China’s ‘invincible’ global luxury-market share nearly doubles amid epidemic


Milennials and Gen Z shoppers have helped China double its overall share of the global luxury market in 2020, to become the largest in the world by 2025, even after the market is on track to pre-epidemic levels She returns

Despite the COVID-19 epidemic, the Chinese luxury market will grow 48% this year to 346 billion yuan, according to a report by shopping platform Alibaba BABA
-1.13%,
And consulting firm Bain & Company, published on 16 December.

The global luxury market shrank by 23% in 2020, the report said, titled “China’s unstable 2020 luxury market”. However, China’s market share almost doubled, from about 11% last year to 20% in 2020.

Bruno Lanes, Shanghai’s senior partner at Bain, identified four factors driving a rebound in the mainland China market: forward repatriation, millennials and General Z shoppers, continuing digitization, and Hainan duty-free stores. Subsequent sales increased 98% compared to 2019, reaching RMB 21 billion by the end of October 2020.

Amid the unprecedented decline in global travel, many international luxury-goods groups have highlighted the increasing importance of sales to offset the dependence on tourism in China.

Gucci, a fashion label owned by the French group Kering Kerr.
-2.56%,
Announced last week that it would open two major stores on Alibaba’s online luxury-shopping platform, which has more than 750 million Chinese consumers.

The first store to sell fashion accessories will open on December 21, while a second store focused on beauty products will launch in February 2021 and will be operated by Gucci’s license partner Coty Coty.

“Gucci has invested strategically and established a ‘digital first’ approach globally,” Gucci President and CEO Marco Bizzari said in a statement on Friday.

Shares in Kering, which are down nearly 7% so far this year, were down more than 2% in early European trade on Monday.

Read: Burbari returns to sales growth but luxury-goods recovery may stall

American Jeweler Tiffany & Co TIF,
+ 0.02%,
Being bought by the French luxury giant LVMH MC,
-2.30%
For $ 15.8 billion, Wall Street beat expectations for quarterly profit in November, as it benefited from more than 70% growth in sales in China.
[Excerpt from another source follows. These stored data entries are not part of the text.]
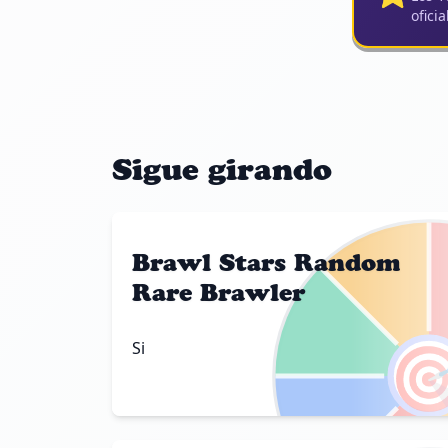
oficia
Sigue girando
Brawl Stars Random
Rare Brawler

Si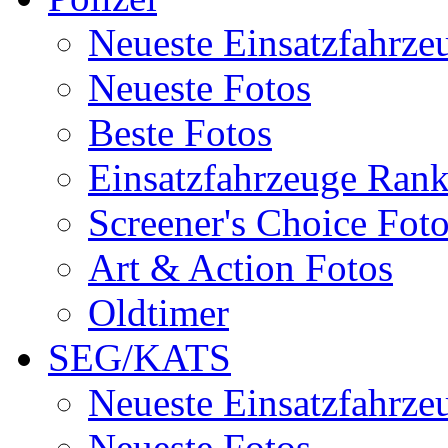
Neueste Einsatzfahrze
Neueste Fotos
Beste Fotos
Einsatzfahrzeuge Ran
Screener's Choice Fot
Art & Action Fotos
Oldtimer
SEG/KATS
Neueste Einsatzfahrze
Neueste Fotos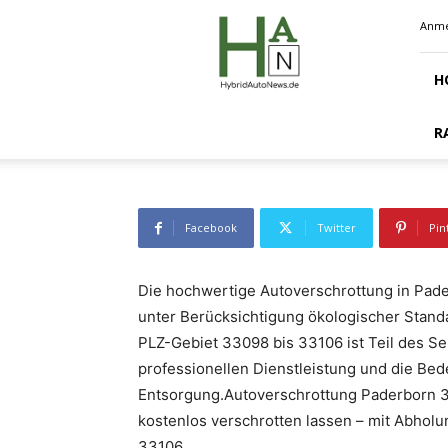
Hybridautonews.de
Fahrzeugentsor
Anme
H
-
By
Carpr Presseverteiler
8. August 2025
5
R
Facebook
Twitter
Pin
Die hochwertige Autoverschrottung in Pader
unter Berücksichtigung ökologischer Stand
PLZ-Gebiet 33098 bis 33106 ist Teil des Se
professionellen Dienstleistung und die Be
Entsorgung.Autoverschrottung Paderborn 
kostenlos verschrotten lassen – mit Abhol
33106.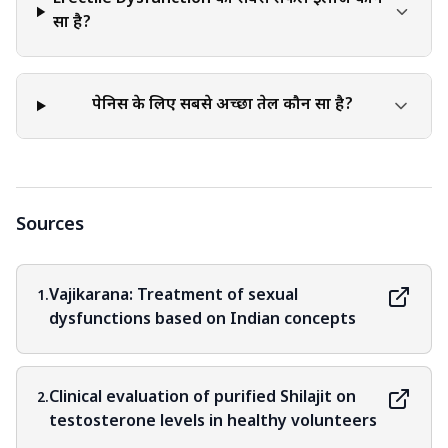
सा है?
पेनिस के लिए सबसे अच्छा तेल कौन सा है?
Sources
Vajikarana: Treatment of sexual
1.
dysfunctions based on Indian concepts
Clinical evaluation of purified Shilajit on
2.
testosterone levels in healthy volunteers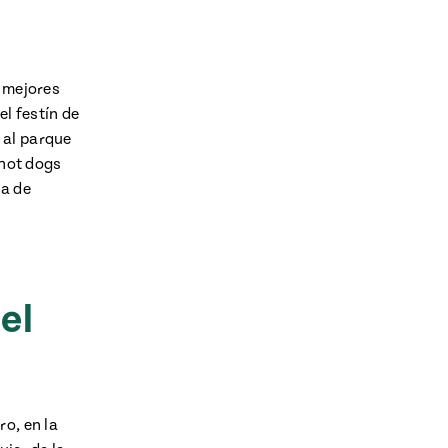
s mejores
el festín de
 al parque
 hot dogs
ia de
el
o, en la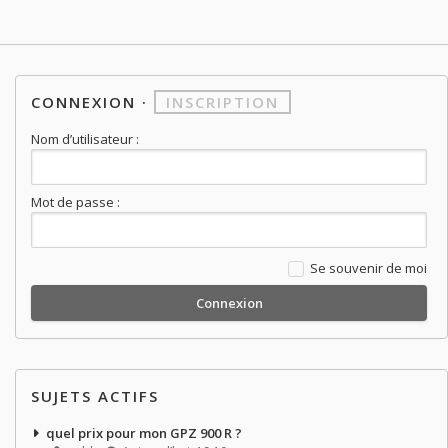
CONNEXION
·
INSCRIPTION
Nom d’utilisateur :
Mot de passe :
Se souvenir de moi
SUJETS ACTIFS
quel prix pour mon GPZ 900 R ?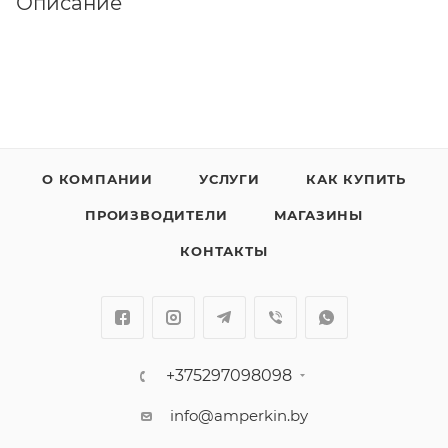
Описание
О КОМПАНИИ
УСЛУГИ
КАК КУПИТЬ
ПРОИЗВОДИТЕЛИ
МАГАЗИНЫ
КОНТАКТЫ
+375297098098
info@amperkin.by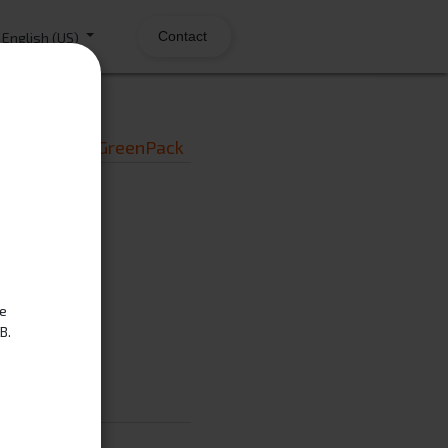
Contact
English (US)
Charger GreenPack
rs
enPack
te
B.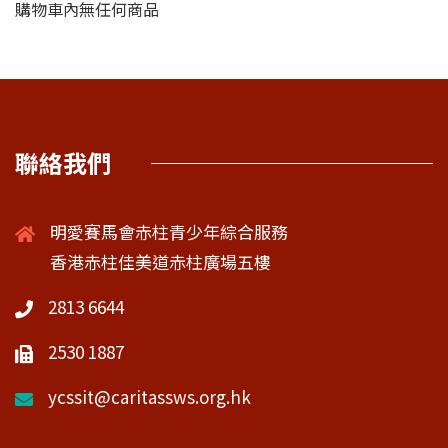
購物車內無任何商品
聯絡我們
明愛賽馬會赤柱青少年綜合服務
香港赤柱佳美道赤柱廣場五樓
2813 6644
2530 1887
ycssit@caritassws.org.hk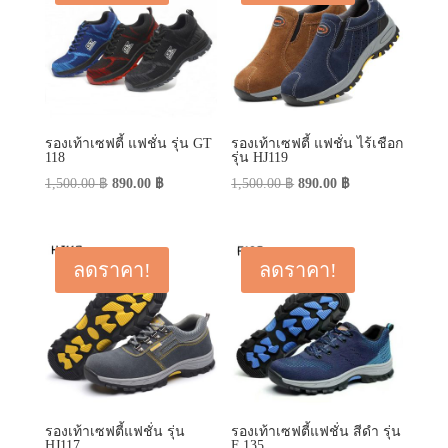
รองเท้าเซฟตี้ แฟชั่น รุ่น GT
รองเท้าเซฟตี้ แฟชั่น ไร้เชือก
118
รุ่น HJ119
Original
Current
Original
Current
1,500.00
฿
890.00
฿
1,500.00
฿
890.00
฿
price
price
price
price
was:
is:
was:
is:
1,500.00 ฿.
890.00 ฿.
1,500.00 ฿.
890.00 ฿.
ลดราคา!
ลดราคา!
รองเท้าเซฟตี้แฟชั่น รุ่น
รองเท้าเซฟตี้แฟชั่น สีดำ รุ่น
HJ117
F 135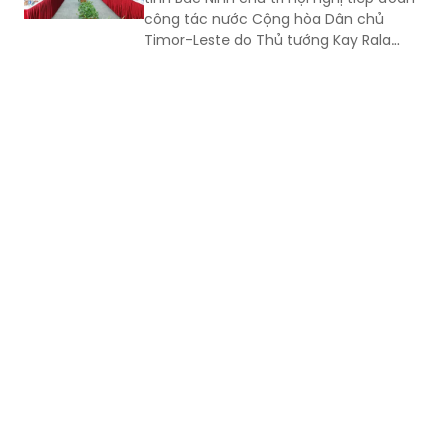
công tác nước Cộng hòa Dân chủ
Timor-Leste do Thủ tướng Kay Rala
Xanana Gusmão dẫn đầu đến thăm và
làm việc.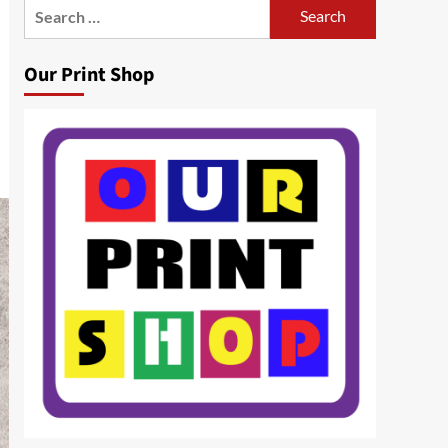
Search
for:
Our Print Shop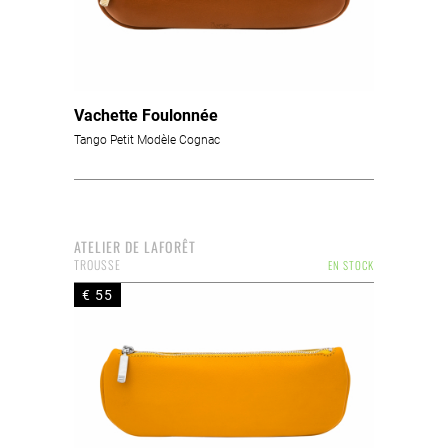
Vachette Foulonnée
Tango Petit Modèle Cognac
ATELIER DE LAFORÊT
TROUSSE
EN STOCK
€ 55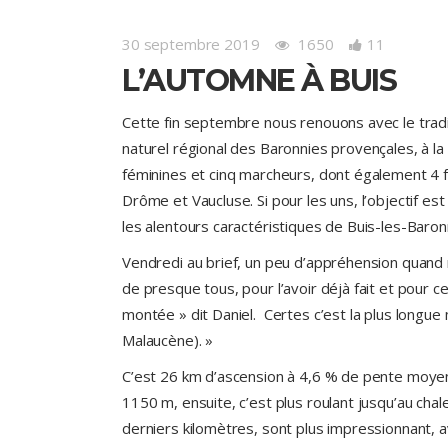
30 septembre 2019
1650
11
L’AUTOMNE À BUIS
Cette fin septembre nous renouons avec le trad
naturel régional des Baronnies provençales, à la
féminines et cinq marcheurs, dont également 4 
Drôme et Vaucluse. Si pour les uns, l’objectif e
les alentours caractéristiques de Buis-les-Baron
Vendredi au brief, un peu d’appréhension quand
de presque tous, pour l’avoir déjà fait et pour ce
montée » dit Daniel. Certes c’est la plus longue m
Malaucène). »
C’est 26 km d’ascension à 4,6 % de pente moyen
1150 m, ensuite, c’est plus roulant jusqu’au ch
derniers kilomètres, sont plus impressionnant, 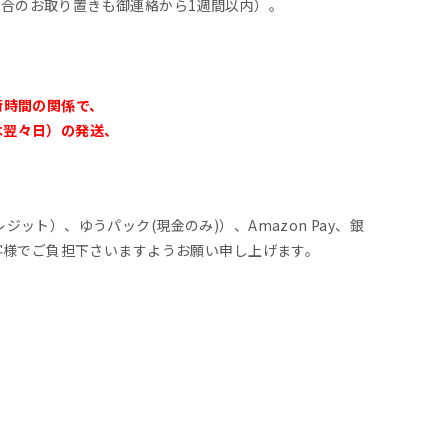
合のお取り置きも御連絡から1週間以内）。
荷時間の関係で、
は翌々日）の発送、
。
ット）、ゆうパック(現金のみ)）、Amazon Pay、銀
お客様でご負担下さいますようお願い申し上げます。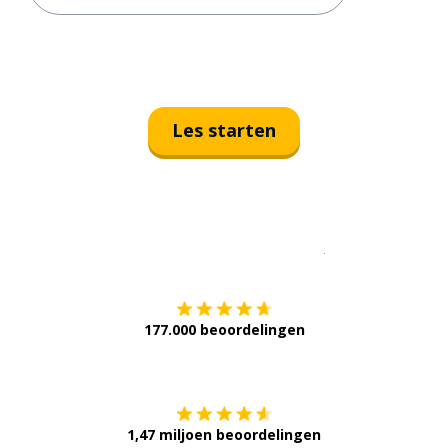
Les starten
Download op de
177.000 beoordelingen
Verkrijg het op
1,47 miljoen beoordelingen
“One of the most exciting trends coming out of the luxury market in 2020 is that brands have actively developed and strengthened their connections with consumers both online and offline,” said Chris Tung, Chief Marketing Officer, Alibaba Group. Have done

“Global luxury brands have adopted new digital devices such as live streaming for consumer education or product presentation,” said Tung.

Further growth in the Chinese market is expected through 2025, as Gen Z – those born after 1995 – and millennials – those born between 1980 and 1995 – continue to spend on luxury Huh.

Of those peers, nearly three-quarters of current consumers have stated that they will increase or maintain their luxury spending in 2021.

However, the report states that it is unlikely to return to normalcy before 2022 or 2023 globally. “Chinese consumers are likely to be cautious about international travel even after the borders reopen.” Domestic growth will continue at around 30% levels in 2021.